"we have fairly frequent meetings with either ill-defined agendas, or agendas that are a long list of subjects with no central theme" - I am afraid you are missing the whole point of meetings here.
Meetings usually do have one quite clear and straightforward, yet hidden agenda. Meetings are a ritual for establishing and affirming the manager's presence and power. This is the corporate equivalent of an officer lining his troops.
Just by having to show up on time, possibly wait, listen, nod in agreement, report what you are doing, explain yourself over this or that, etc, you:
(1) prove your allegiance to the manager;
(2) keep up your psyche in a habit of obeying them;
(3) expose yourself, thus allowing them to notice any disturbing trends in the team mood (e.g. not being enthusiastic, not showing interest, not abiding by the unwritten culture codes, etc).
Of course, there are subtle and time-efficient methods to achieve the above, but do not forget that most entrepreneurs and mid-level managers are there to exercise power on the first place and make profits only on the second.

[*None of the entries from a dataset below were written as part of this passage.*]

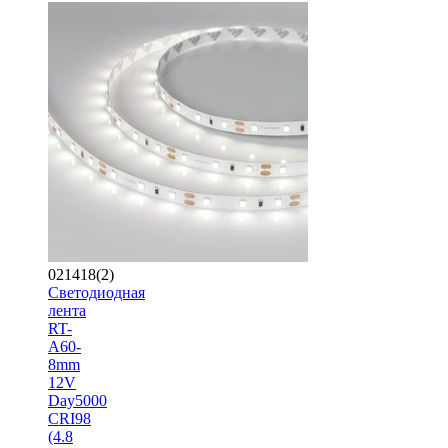
021418(2)
Светодиодная
лента
RT-
A60-
8mm
12V
Day5000
CRI98
(4.8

A meeting is nothing but a w*nkjob for a manager's narcissism - and corporate environment is among the most favourable and fertile environments for growing narcissism.
Figuring out the whole game is a hard pill to swallow for people who are dedicated to their work. But, for good or bad, that is how employment works. If you want to concentrate on your professionalism, talent and self-improvement, you can pursue freelancing or entrepreneurship, or some occasionally milder version of the employment model.
But, in all cases, do not engage into exposing the futility of prolonged meetings or "inventing" better methods for team communication, or openly rebelling. You'd be on the losing side, because seemingly nonsense meetings are not something wrong (for the manager) which needs repair, they are something useful (for the manager), in disguise.